## Problem
With the pictures left out, set down the line containing "REKLAMAČNÝ PORIADOK" and each line after it to the end of the material, exactly as written.

## Entries shown

·····

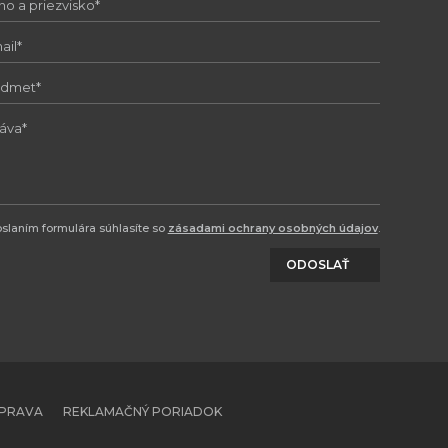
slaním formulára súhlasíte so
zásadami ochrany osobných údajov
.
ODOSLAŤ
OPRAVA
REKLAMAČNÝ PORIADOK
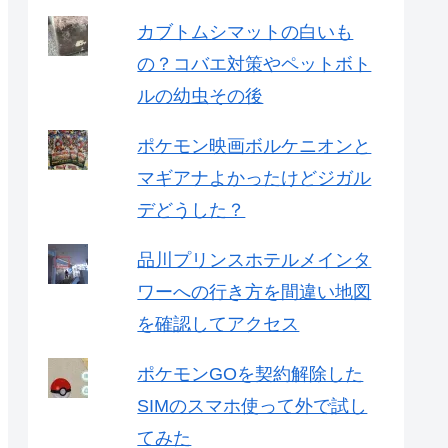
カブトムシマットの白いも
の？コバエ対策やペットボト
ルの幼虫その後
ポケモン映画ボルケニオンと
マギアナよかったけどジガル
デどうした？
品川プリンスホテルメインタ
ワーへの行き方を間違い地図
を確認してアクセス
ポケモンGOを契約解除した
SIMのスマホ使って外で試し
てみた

·····

## Output for this exercise
REKLAMAČNÝ PORIADOK
カブトムシマットの白いも
の？コバエ対策やペットボト
ルの幼虫その後
ポケモン映画ボルケニオンと
マギアナよかったけどジガル
デどうした？
品川プリンスホテルメインタ
ワーへの行き方を間違い地図
を確認してアクセス
ポケモンGOを契約解除した
SIMのスマホ使って外で試し
てみた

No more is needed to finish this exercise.